The High Court has found a major supermarket chain vicariously liable for the actions of a ‘rogue’ IT Security Manager who breached data protection regulations.


An employee of W M Morrisons Supermarkets plc (Morrisons) was unhappy about a minor disciplinary sanction that had been imposed on him. By way of revenge he used his position and access to confidential data to release the personal details of almost 100,000 employees to a public file sharing website. The data shared included salary information and bank details.

The employee’s actions rendered him personally liable for criminal offences under the Computer Misuse Act 2009 and the Data Protection Act 1998 (DPA), for which he is serving an 8 year prison sentence. The court noted that in taking this course of action the employee utilised his advanced IT skills to avoid measures Morrisons had taken to avoid data breaches of this kind.

A group of employees subsequently brought civil action against Morrisons as the ‘data controller’ under the DPA.


The High Court dealt with two key questions:

  • Did Morrisons have primary liability under the DPA?

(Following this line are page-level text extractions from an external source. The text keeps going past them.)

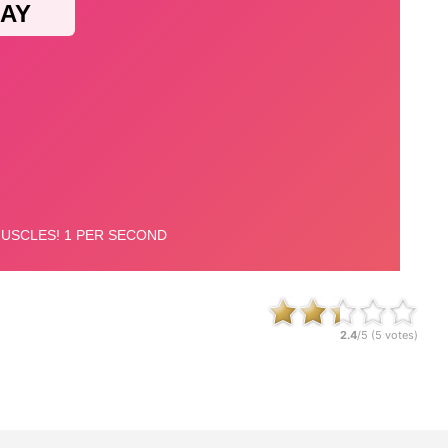
2.4
/5 (
5
votes)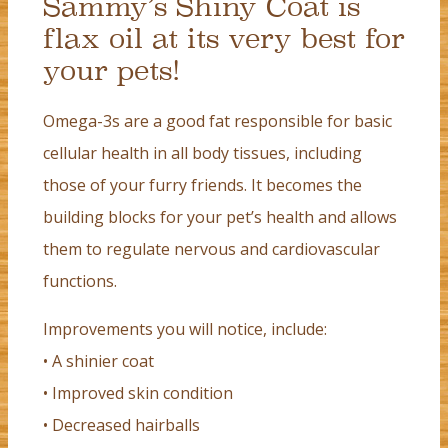
Sammy’s Shiny Coat is
flax oil at its very best for
your pets!
Omega-3s are a good fat responsible for basic
cellular health in all body tissues, including
those of your furry friends. It becomes the
building blocks for your pet’s health and allows
them to regulate nervous and cardiovascular
functions.
Improvements you will notice, include:
• A shinier coat
• Improved skin condition
• Decreased hairballs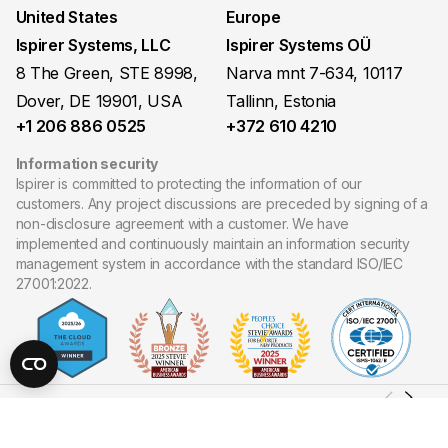
United States
Europe
Ispirer Systems, LLC
Ispirer Systems OÜ
8 The Green, STE 8998,
Narva mnt 7-634, 10117
Dover, DE 19901, USA
Tallinn, Estonia
+1 206 886 0525
+372 610 4210
Information security
Ispirer is committed to protecting the information of our
customers. Any project discussions are preceded by signing of a
non-disclosure agreement with a customer. We have
implemented and continuously maintain an information security
management system in accordance with the standard ISO/IEC
27001:2022.
Copyright ©
2026
Ispirer Systems, LLC. All Rights Reserved.
Site map
Privacy policy
Cookies policy
Terms of Use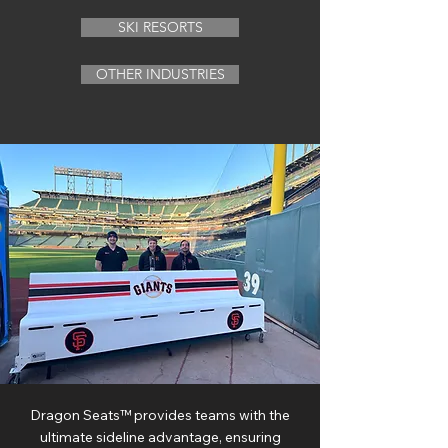
SKI RESORTS
OTHER INDUSTRIES
Dragon Seats™ provides teams with the
ultimate sideline advantage, ensuring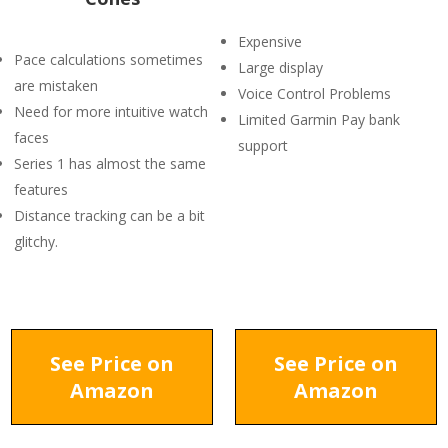
Expensive
Pace calculations sometimes
Large display
are mistaken
Voice Control Problems
Need for more intuitive watch
Limited Garmin Pay bank
faces
support
Series 1 has almost the same
features
Distance tracking can be a bit
glitchy.
See Price on
See Price on
Amazon
Amazon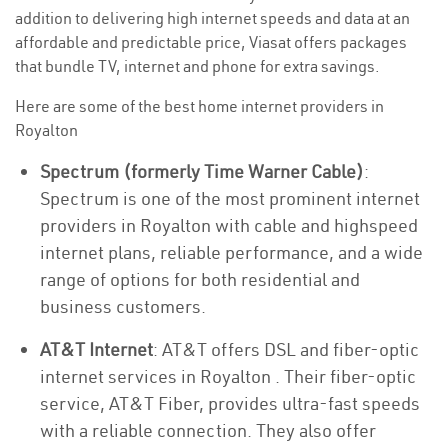
addition to delivering high internet speeds and data at an
affordable and predictable price, Viasat offers packages
that bundle TV, internet and phone for extra savings.
Here are some of the best home internet providers in
Royalton
Spectrum (formerly Time Warner Cable)
:
Spectrum is one of the most prominent internet
providers in Royalton with cable and highspeed
internet plans, reliable performance, and a wide
range of options for both residential and
business customers.
AT&T Internet
: AT&T offers DSL and fiber-optic
internet services in Royalton . Their fiber-optic
service, AT&T Fiber, provides ultra-fast speeds
with a reliable connection. They also offer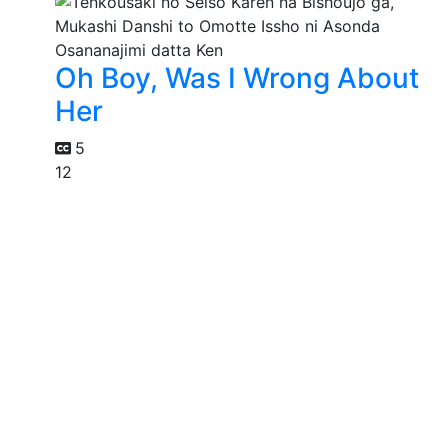
Oh Boy, Was I Wrong About
Her
5
12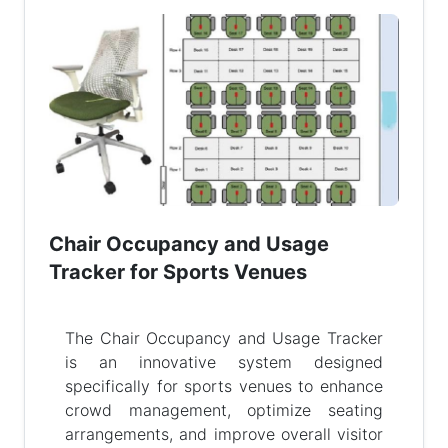
Chair Occupancy and Usage
Tracker for Sports Venues
The Chair Occupancy and Usage Tracker
is an innovative system designed
specifically for sports venues to enhance
crowd management, optimize seating
arrangements, and improve overall visitor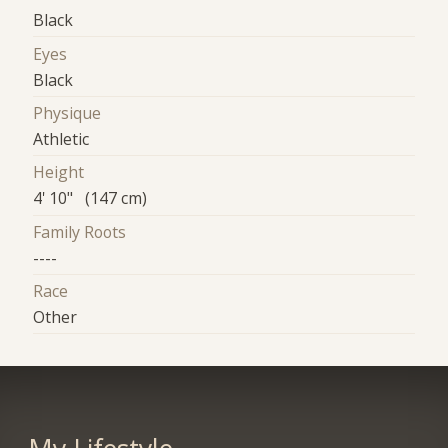
Black
Eyes
Black
Physique
Athletic
Height
4' 10" (147 cm)
Family Roots
----
Race
Other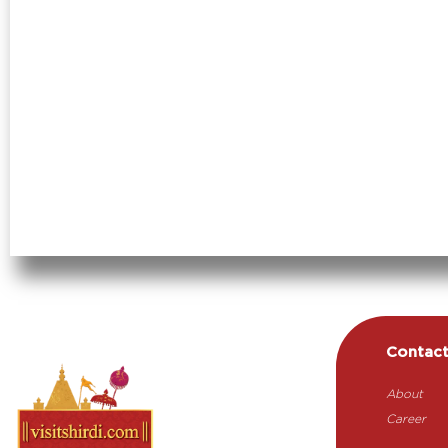
Contac
About
Career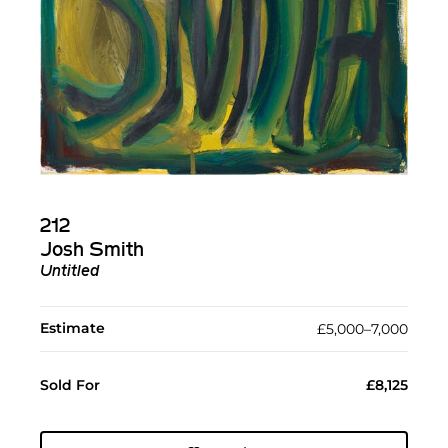
212
Josh Smith
Untitled
Estimate
£5,000–7,000
Sold For
£8,125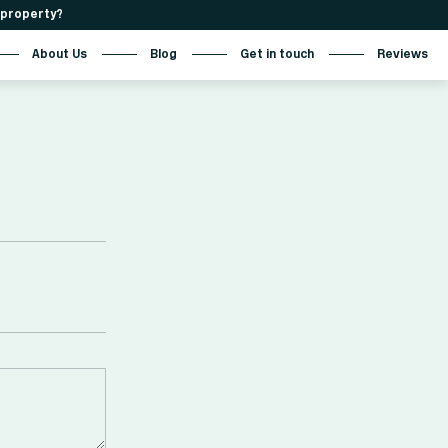
r property?
About Us
Blog
Get in touch
Reviews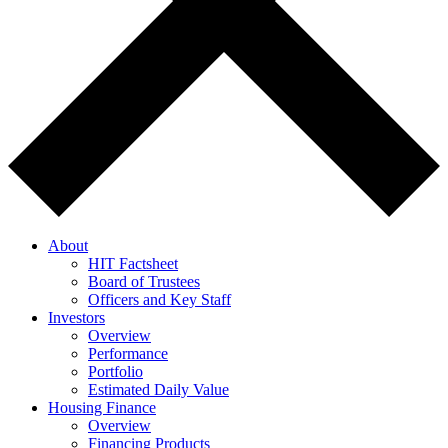
About
HIT Factsheet
Board of Trustees
Officers and Key Staff
Investors
Overview
Performance
Portfolio
Estimated Daily Value
Housing Finance
Overview
Financing Products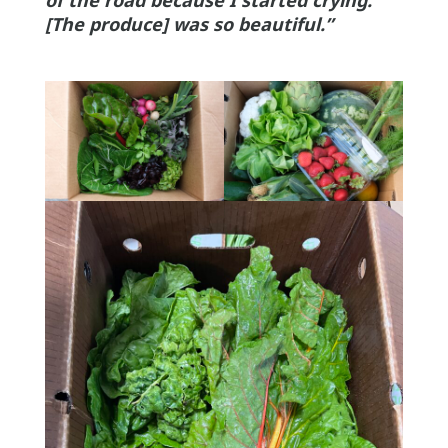
of the road because I started crying.
[The produce] was so beautiful.”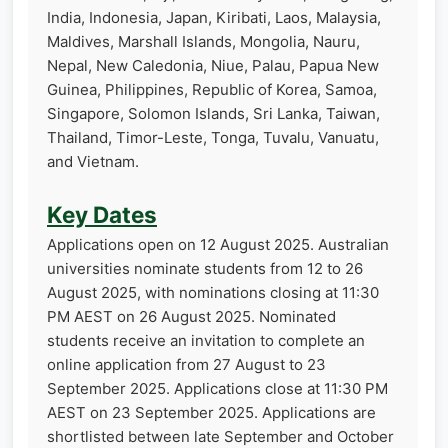
India, Indonesia, Japan, Kiribati, Laos, Malaysia,
Maldives, Marshall Islands, Mongolia, Nauru,
Nepal, New Caledonia, Niue, Palau, Papua New
Guinea, Philippines, Republic of Korea, Samoa,
Singapore, Solomon Islands, Sri Lanka, Taiwan,
Thailand, Timor-Leste, Tonga, Tuvalu, Vanuatu,
and Vietnam.
Key Dates
Applications open on 12 August 2025. Australian
universities nominate students from 12 to 26
August 2025, with nominations closing at 11:30
PM AEST on 26 August 2025. Nominated
students receive an invitation to complete an
online application from 27 August to 23
September 2025. Applications close at 11:30 PM
AEST on 23 September 2025. Applications are
shortlisted between late September and October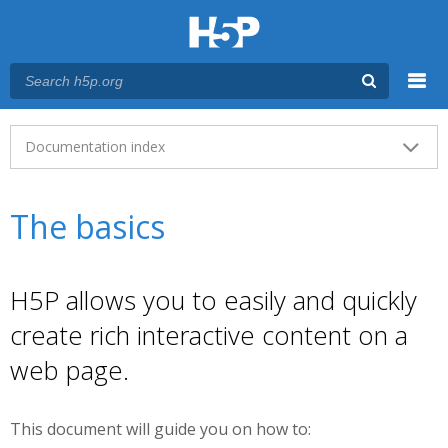
Menu
Main menu
Documentation index
The basics
H5P allows you to easily and quickly
create rich interactive content on a
web page.
This document will guide you on how to: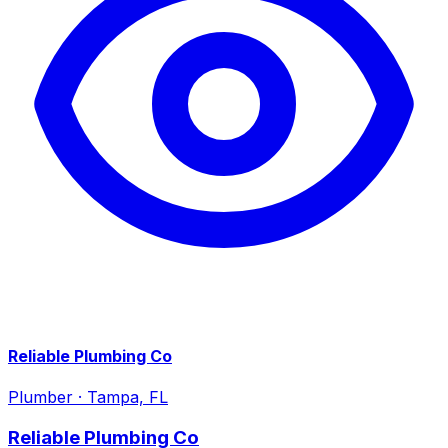
Reliable Plumbing Co
Plumber
·
Tampa, FL
Reliable Plumbing Co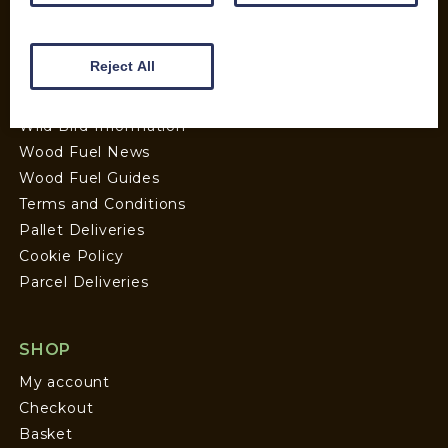
Wood Fuel Coop About
Charitable work
Reject All
General Information
Top Tips
Wild Bird Information
Wood Fuel News
Wood Fuel Guides
Terms and Conditions
Pallet Deliveries
Cookie Policy
Parcel Deliveries
SHOP
My account
Checkout
Basket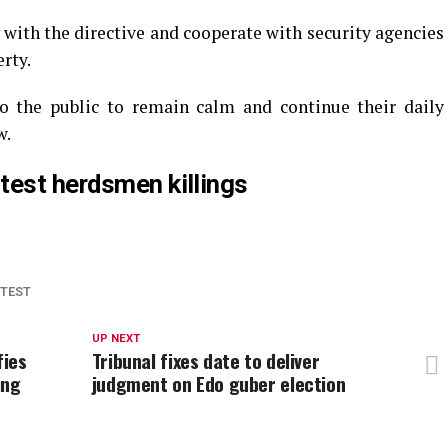
with the directive and cooperate with security agencies
erty.
o the public to remain calm and continue their daily
w.
test herdsmen killings
TEST
UP NEXT
fies
Tribunal fixes date to deliver
ing
judgment on Edo guber election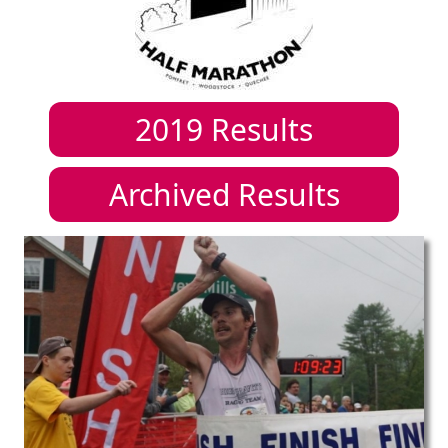
2019
Results
Archived Results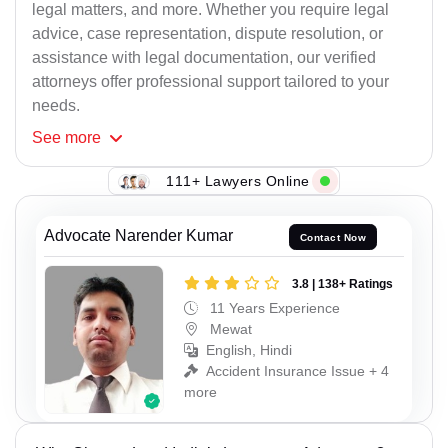
legal matters, and more. Whether you require legal
advice, case representation, dispute resolution, or
assistance with legal documentation, our verified
attorneys offer professional support tailored to your
needs.
See
more
111+ Lawyers Online
Advocate Narender Kumar
Contact Now
3.8 | 138+ Ratings
11 Years Experience
Mewat
English, Hindi
Accident Insurance Issue + 4
more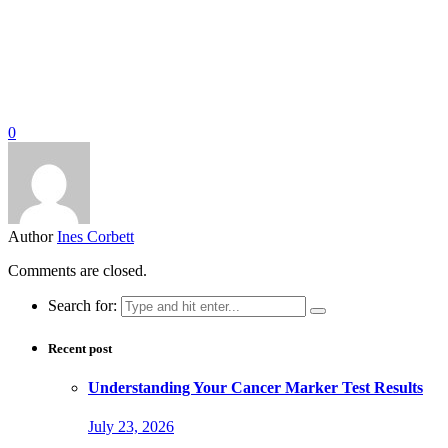
0
Author
Ines Corbett
Comments are closed.
Search for:
Recent post
Understanding Your Cancer Marker Test Results
July 23, 2026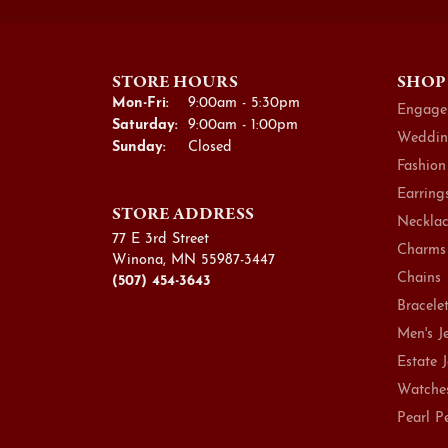
STORE HOURS
SHOP
Monday - Friday:
Mon-Fri:
9:00am - 5:30pm
Engage
Saturday:
9:00am - 1:00pm
Weddin
Sunday:
Closed
Fashion
Earring
STORE ADDRESS
Necklac
77 E 3rd Street
Charms
Winona, MN 55987-3447
Chains
(507) 454-3643
Bracele
Men's J
Estate 
Watche
Pearl P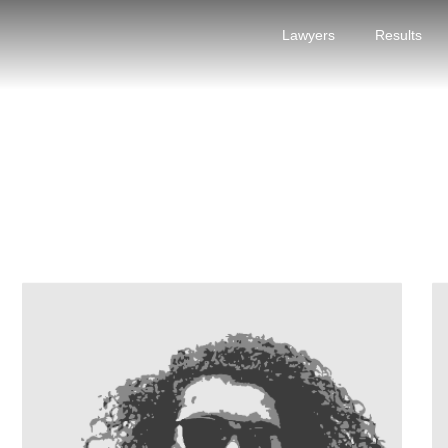
Lawyers
Results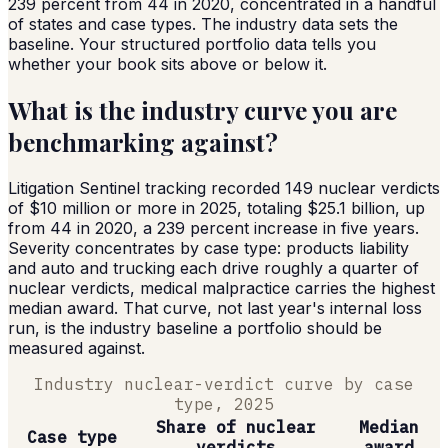
239 percent from 44 in 2020, concentrated in a handful
of states and case types. The industry data sets the
baseline. Your structured portfolio data tells you
whether your book sits above or below it.
What is the industry curve you are
benchmarking against?
Litigation Sentinel tracking recorded 149 nuclear verdicts
of $10 million or more in 2025, totaling $25.1 billion, up
from 44 in 2020, a 239 percent increase in five years.
Severity concentrates by case type: products liability
and auto and trucking each drive roughly a quarter of
nuclear verdicts, medical malpractice carries the highest
median award. That curve, not last year's internal loss
run, is the industry baseline a portfolio should be
measured against.
Industry nuclear-verdict curve by case
type, 2025
Share of nuclear
Median
Case type
verdicts
award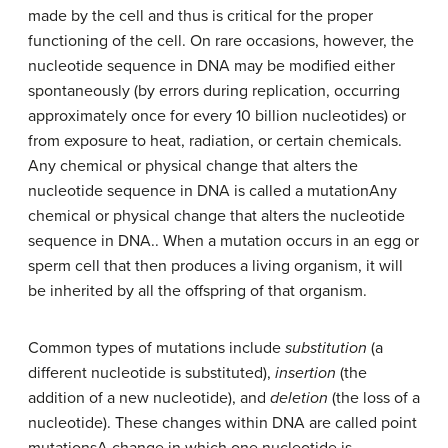
made by the cell and thus is critical for the proper
functioning of the cell. On rare occasions, however, the
nucleotide sequence in DNA may be modified either
spontaneously (by errors during replication, occurring
approximately once for every 10 billion nucleotides) or
from exposure to heat, radiation, or certain chemicals.
Any chemical or physical change that alters the
nucleotide sequence in DNA is called a
mutation
Any
chemical or physical change that alters the nucleotide
sequence in DNA.
. When a mutation occurs in an egg or
sperm cell that then produces a living organism, it will
be inherited by all the offspring of that organism.
Common types of mutations include
substitution
(a
different nucleotide is substituted),
insertion
(the
addition of a new nucleotide), and
deletion
(the loss of a
nucleotide). These changes within DNA are called
point
mutations
A change in which one nucleotide is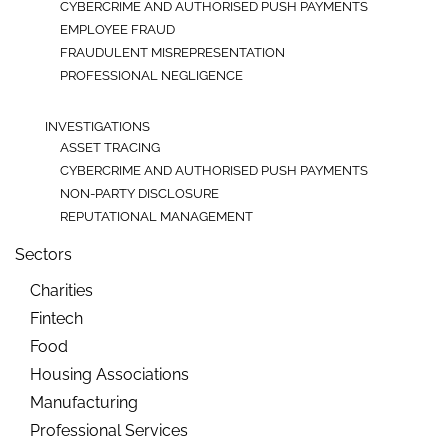
CYBERCRIME AND AUTHORISED PUSH PAYMENTS
EMPLOYEE FRAUD
FRAUDULENT MISREPRESENTATION
PROFESSIONAL NEGLIGENCE
INVESTIGATIONS
ASSET TRACING
CYBERCRIME AND AUTHORISED PUSH PAYMENTS
NON-PARTY DISCLOSURE
REPUTATIONAL MANAGEMENT
Sectors
Charities
Fintech
Food
Housing Associations
Manufacturing
Professional Services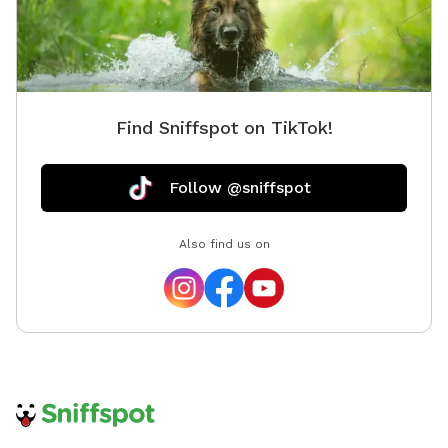
Find Sniffspot on TikTok!
Follow @sniffspot
Also find us on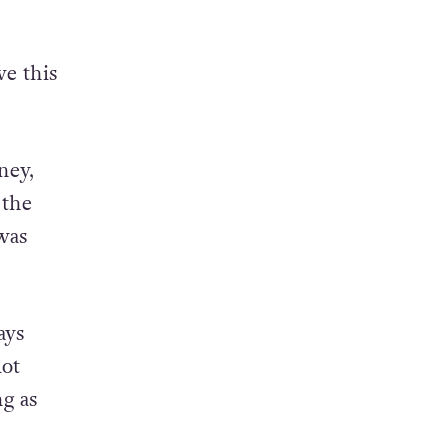
ve this
ney,
 the
was
ays
lot
g as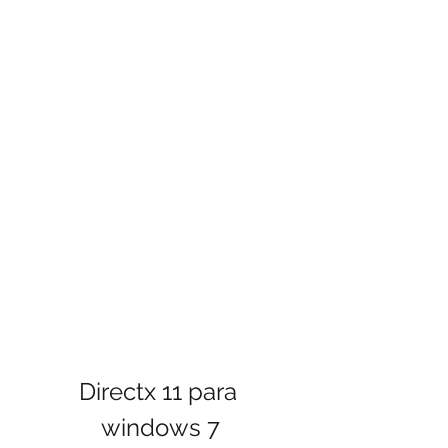
Directx 11 para 
windows 7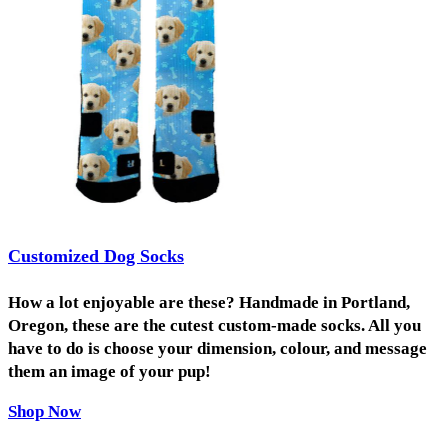
Customized Dog Socks
How a lot enjoyable are these? Handmade in Portland,
Oregon, these are the cutest custom-made socks. All you
have to do is choose your dimension, colour, and message
them an image of your pup!
Shop Now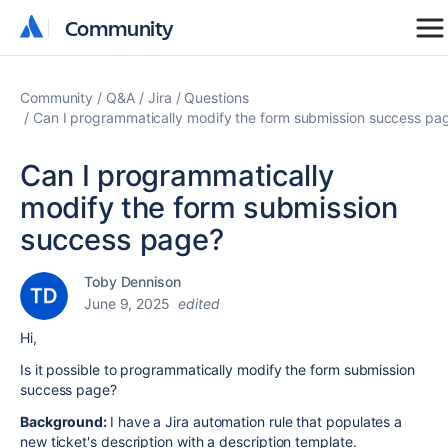
Community
Community
Community
Q&A
Jira
Questions
Can I programmatically modify the form submission success pa
Can I programmatically
modify the form submission
success page?
Toby Dennison
June 9, 2025
edited
Hi,
Is it possible to programmatically modify the form submission
success page?
Background:
I have a Jira automation rule that populates a
new ticket's description with a description template.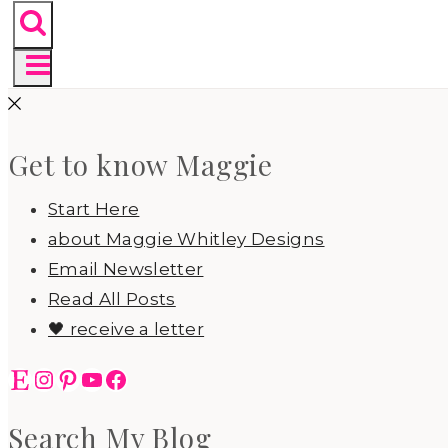
Get to know Maggie
Start Here
about Maggie Whitley Designs
Email Newsletter
Read All Posts
🖤 receive a letter
Etsy
Instagram
Pinterest
YouTube
Facebook
Search My Blog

Morrisons did not have primary liability under the DPA because once the employee misappropriated the personal data and started sharing it, he became the data controller and assumed liability for the breaches where he was acting without authority.

  • Was Morrisons vicariously liable for the actions of its employee?

In this case vicarious liability was made out where the employee had been acting in the course of employment. Perhaps ironically, the Court considered a previous case involving the supermarket chain’s vicarious liability for a petrol station employee assaulting a customer.

In assessing whether an act is done in the ‘course of employment’ the courts will consider whether the event is closely connected with an element of an employee’s job as well as the broader concept of justice. Here the data breach was clearly linked to the employee’s job as IT Security Manager and he was acting as an employee at the time of the breach.


The Court’s finding in respect of vicarious liability will offer little comfort to employers and is just another in a line of cases expanding this concept of employer liability for their employees. With the introduction of the GDPR due in May 2018 it is all the more important for employers to ensure they have taken all reasonable steps and implemented adequate measures to prevent breaches which, from May, will carry heavier financial penalties.